Creating a dummy variable
Example
Suppose I want to compare two groups of states: states in the west, and states not in the west. I need to create a dummy variable, which is a variable that equals one if a condition is true, and zero if it is not. The easiest way to do this in R is with ifelse(). The function ifelse() takes 3 arguments: the first is a test on a variable in the dataset, the second is the value the new variable will take if the test is true, and the third is the value the new variable will take if the test is false.
USArrests$west <- ifelse(rownames(USArrests) %in% c("California", "Washington", "Oregon", "Idaho", "Utah", "Nevada", "Arizona", "New Mexico", "Montana", "Wyoming", "Colorado"), 1, 0)The row names in this dataset are the name of the state. This code tests whether the row name is one of the states in the list, and if it is, then it assigns a 1 to the new variable west.
Exercise
Break the data into two groups: states with a high urban population, and states with a low urban population. UrbanPop is a variable that says the percent of the state which is urban. The following code tells us some summary statistics:
summary(USArrests$UrbanPop)The median percent urban is 66. Use that as the cutoff for urban versus non-urban. Use ifelse() to create a variable that equals 1 if the UrbanPop variable is greater than 66, and 0 if it is not.
Two sample t tests
Example
In the examples we’ve done so far, we test our sample mean against the mean for a larger population or theoretical distribution. Sometimes, we want to test whether two groups are different based on two different samples. I will test whether states in the west have significantly lower murder rates.
Hypothesis testing for two samples is slightly different, and the calculation for t is slightly different.
Write down hypotheses. \[ H_0: \mu_{west} \geq \mu_{non-west} \] \[ H_1: \mu_{west} < \mu_{non-west} \] Which is equivalent to: \[ H_0: \mu_{west} - \mu_{non-west} \leq 0\] \[ H_1: \mu_{west} - \mu_{non-west} > 0 \]

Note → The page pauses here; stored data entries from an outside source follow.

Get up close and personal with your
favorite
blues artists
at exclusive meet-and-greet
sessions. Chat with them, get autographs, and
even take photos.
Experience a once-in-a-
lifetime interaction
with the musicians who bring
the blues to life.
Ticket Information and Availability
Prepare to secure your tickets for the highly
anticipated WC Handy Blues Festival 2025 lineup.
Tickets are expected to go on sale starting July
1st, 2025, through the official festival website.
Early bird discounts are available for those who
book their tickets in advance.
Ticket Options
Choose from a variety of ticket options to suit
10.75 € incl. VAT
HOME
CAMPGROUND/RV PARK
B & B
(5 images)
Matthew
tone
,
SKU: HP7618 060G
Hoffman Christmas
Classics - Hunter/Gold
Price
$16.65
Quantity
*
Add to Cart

Perform the t test. If I were to be calculating this by hand, the formula would be: \[ t= \frac{(\bar x_{west}-\bar x_{non-west})-(\mu_{west}-\mu_{non-west})}{{\sqrt{\frac{s_{west}^2}{n_{west}} + \frac{s_{non-west}^2}{n_{non-west}} }}}\] If you are interested, you can calculate this on your own. The degrees of freedom would be \(df = n_{west} + n_{non-west}-2\).
I could calculate the mean, standard deviation, and sample size for each group like so:
mean(USArrests$Murder[USArrests$west == 1])

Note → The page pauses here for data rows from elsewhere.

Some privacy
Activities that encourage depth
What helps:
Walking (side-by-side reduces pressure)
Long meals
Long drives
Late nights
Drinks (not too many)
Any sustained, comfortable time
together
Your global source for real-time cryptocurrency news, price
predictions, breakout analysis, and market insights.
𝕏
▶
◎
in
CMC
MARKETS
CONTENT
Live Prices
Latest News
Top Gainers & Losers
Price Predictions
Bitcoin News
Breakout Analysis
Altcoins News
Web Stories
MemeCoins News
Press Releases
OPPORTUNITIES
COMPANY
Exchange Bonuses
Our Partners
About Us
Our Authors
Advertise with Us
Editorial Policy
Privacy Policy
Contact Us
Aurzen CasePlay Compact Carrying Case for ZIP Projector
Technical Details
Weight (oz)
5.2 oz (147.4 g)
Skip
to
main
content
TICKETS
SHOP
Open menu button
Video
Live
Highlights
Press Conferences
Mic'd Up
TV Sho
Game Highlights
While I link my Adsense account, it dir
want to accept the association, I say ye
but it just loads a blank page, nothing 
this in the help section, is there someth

sd(USArrests$Murder[USArrests$west == 1])
length(USArrests$Murder[USArrests$west == 1])However, we can use the t test formula in R as well. The formula for two-sample t tests is:
t.test(data1, data2, alternative, conf.level)The data you want to compare are different rows in the same dataframe. You will have to subset your data, either within the formula using brackets, or by making new data frames using brackets or dplyr.
In this case, I would use the code:
t.test(USArrests$Murder[USArrests$west == 1],
USArrests$Murder[USArrests$west == 0],
"less", conf.level = 0.95)I use “less” because I’m doing a one-sided hypothesis test. If I were doing a one-sided hypothesis the other way, I would use “greater”.

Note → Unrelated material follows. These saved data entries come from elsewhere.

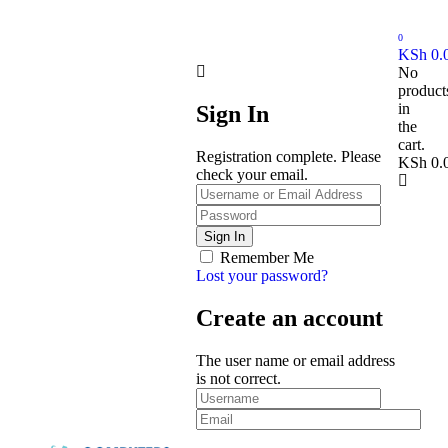
0
KSh
0.
No
product
in
Sign In
the
cart.
Registration complete. Please
KSh
0.
check your email.
Remember Me
Lost your password?
Create an account
The user name or email address
is not correct.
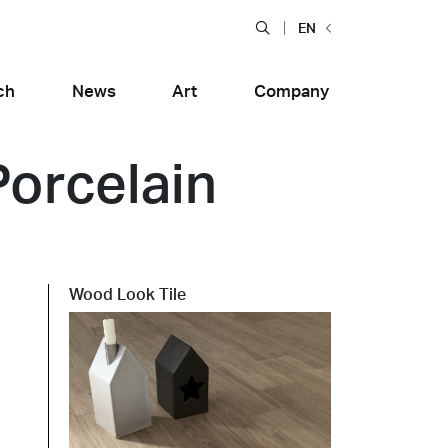
EN
ch
News
Art
Company
Porcelain
Wood Look Tile
Food and Restaurants
tiera Garden
Bolero Restaurant
e
Wood
alfitana
Naklo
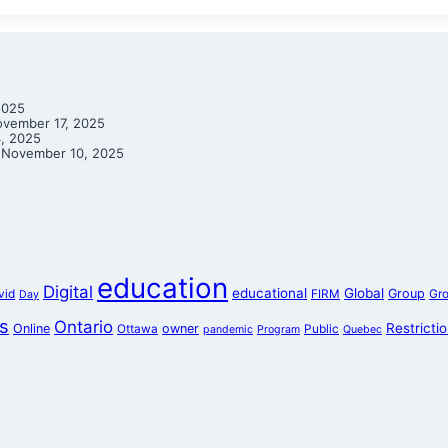
2025
vember 17, 2025
, 2025
November 10, 2025
education
Digital
educational
Global
Group
vid
FIRM
Gr
Day
s
Ontario
Restricti
Online
owner
Ottawa
Public
pandemic
Program
Quebec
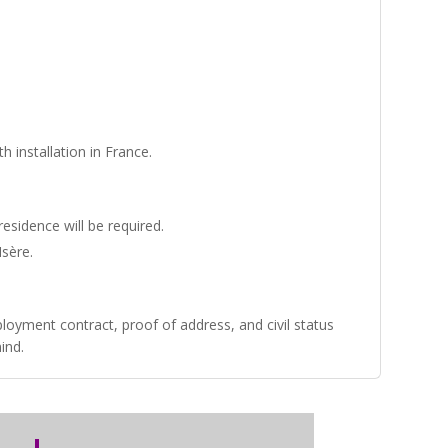
 installation in France.
residence will be required.
Isère
.
oyment contract, proof of address, and civil status
ind.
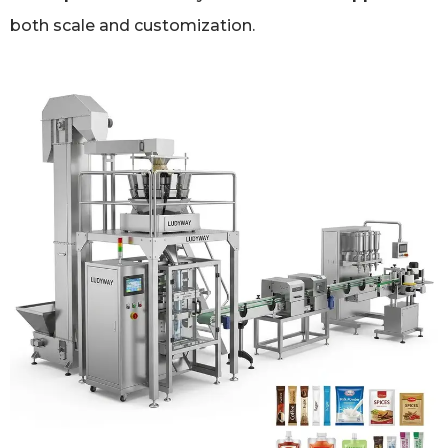
both scale and customization.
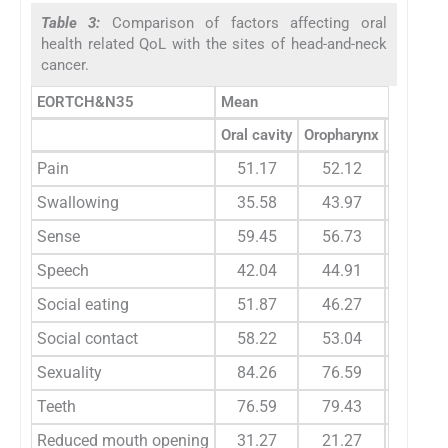
Table 3:
Comparison of factors affecting oral
health related QoL with the sites of head-and-neck
cancer.
EORTCH&N35
Mean
Oral cavity
Oropharynx
Nasopha
Pain
51.17
52.12
59.3
Swallowing
35.58
43.97
56.2
Sense
59.45
56.73
83.3
Speech
42.04
44.91
53.4
Social eating
51.87
46.27
41.6
Social contact
58.22
53.04
66.6
Sexuality
84.26
76.59
87.5
Teeth
76.59
79.43
83.3
Reduced mouth opening
31.27
21.27
29.1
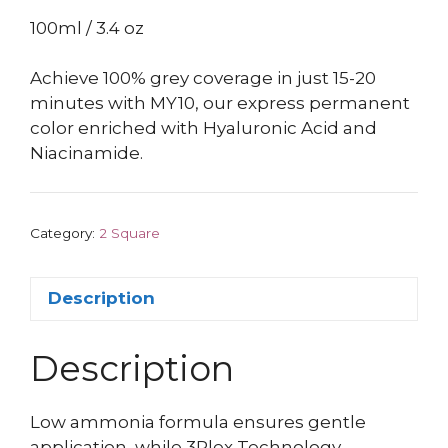
100ml / 3.4 oz
Achieve 100% grey coverage in just 15-20
minutes with MY10, our express permanent
color enriched with Hyaluronic Acid and
Niacinamide.
Category:
2 Square
Description
Description
Low ammonia formula ensures gentle
application, while 3Plex Technology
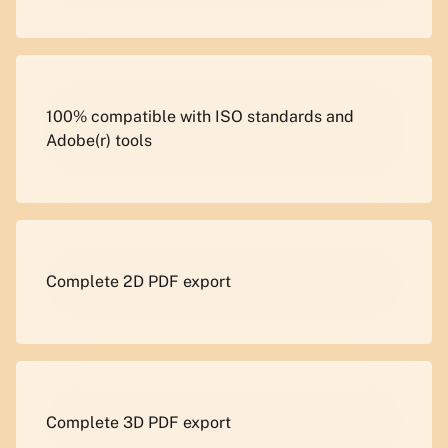
100% compatible with ISO standards and
Adobe(r) tools
Complete 2D PDF export
Complete 3D PDF export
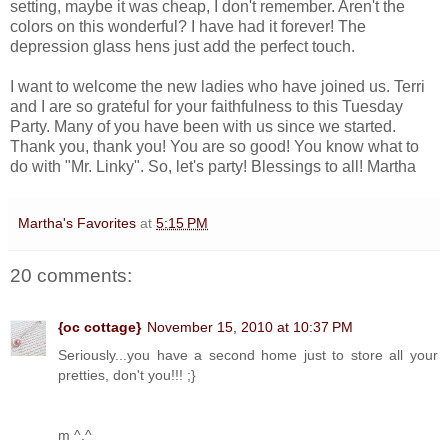
setting, maybe it was cheap, I don't remember. Aren't the
colors on this wonderful? I have had it forever! The
depression glass hens just add the perfect touch.
I want to welcome the new ladies who have joined us. Terri
and I are so grateful for your faithfulness to this Tuesday
Party. Many of you have been with us since we started.
Thank you, thank you! You are so good! You know what to
do with "Mr. Linky". So, let's party! Blessings to all! Martha
Martha's Favorites
at
5:15 PM
20 comments:
{oc cottage}
November 15, 2010 at 10:37 PM
Seriously...you have a second home just to store all your
pretties, don't you!!! ;}
m ^.^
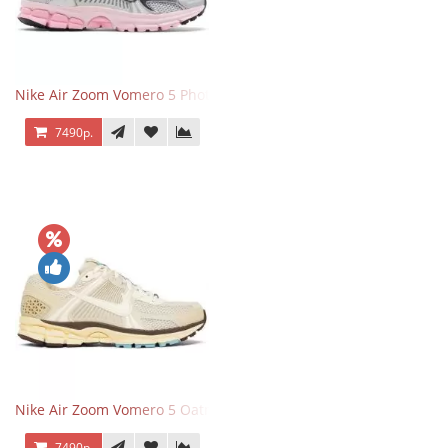
Nike Air Zoom Vomero 5 Photon Dust Pink Foam
7490р.
Nike Air Zoom Vomero 5 Oatmeal
7490р.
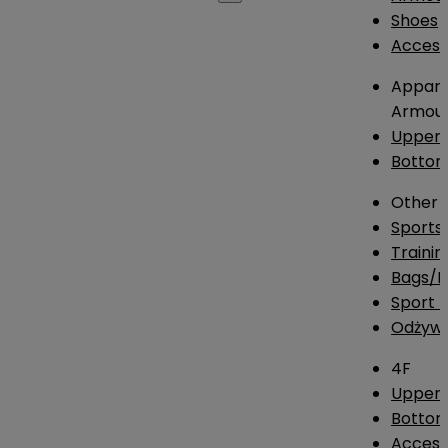
Shoes
Access
Appare
Armou
Upper
Botto
Other
Sports
Traini
Bags/
Sport T
Odżywk
4F
Upper 
Bottom
Access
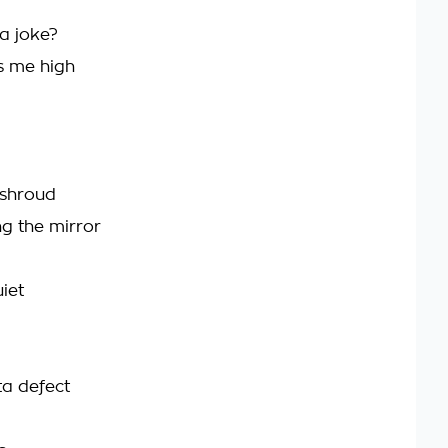
a joke?
s me high
 shroud
ng the mirror
iet
ta defect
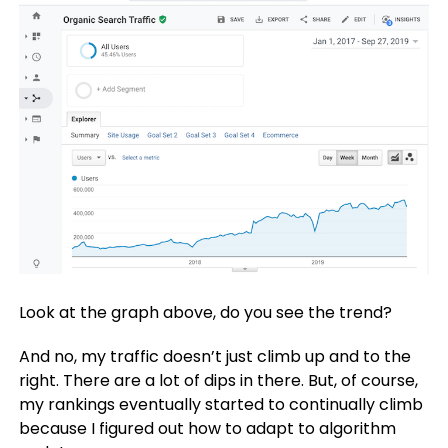
Look at the graph above, do you see the trend?
And no, my traffic doesn’t just climb up and to the
right. There are a lot of dips in there. But, of course,
my rankings eventually started to continually climb
because I figured out how to adapt to algorithm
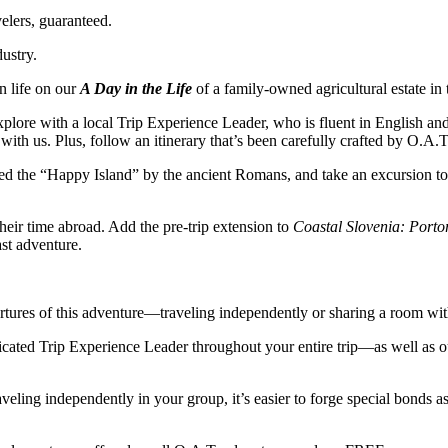
elers, guaranteed.
dustry.
n life on our
A Day in the Life
of a family-owned agricultural estate in
plore with a local Trip Experience Leader, who is fluent in English and 
 with us. Plus, follow an itinerary that’s been carefully crafted by O.A
led the “Happy Island” by the ancient Romans, and take an excursion t
heir time abroad. Add the pre-trip extension to
Coastal Slovenia: Porto
st adventure.
ures of this adventure—traveling independently or sharing a room with a
icated Trip Experience Leader throughout your entire trip—as well as o
aveling independently in your group, it’s easier to forge special bonds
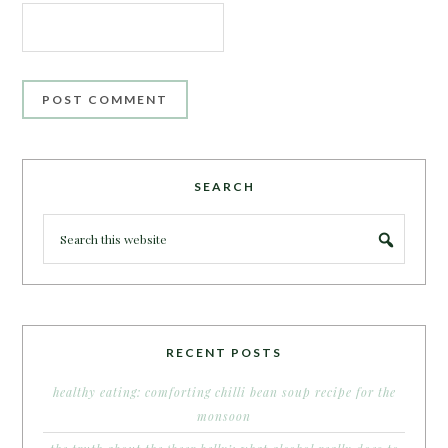
SEARCH
RECENT POSTS
healthy eating: comforting chilli bean soup recipe for the
monsoon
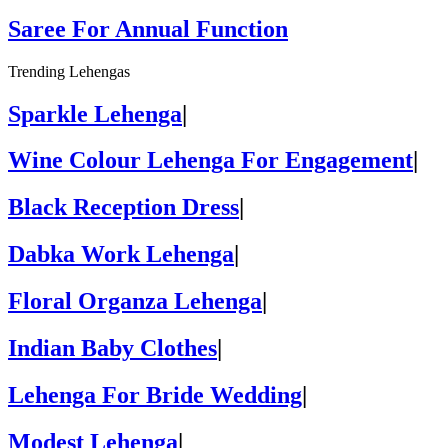
Saree For Annual Function
Trending Lehengas
Sparkle Lehenga
|
Wine Colour Lehenga For Engagement
|
Black Reception Dress
|
Dabka Work Lehenga
|
Floral Organza Lehenga
|
Indian Baby Clothes
|
Lehenga For Bride Wedding
|
Modest Lehenga
|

- Write down your conclusions. The p-value is 0.1833. This means that there is an 18.33% chance we’d observe the data we do if the null hypothesis were true. This is higher than our significance level of 5%, so we fail to reject the null hypothesis. There is not sufficient evidence to say that murder arrest rates in the west are less than murder arrest rates in non-western states.
Exercise
Try doing a two sample t-test to see whether more urban states (states with more than the median percent urban, like the dummy variable) have higher murder rates than less-urban states.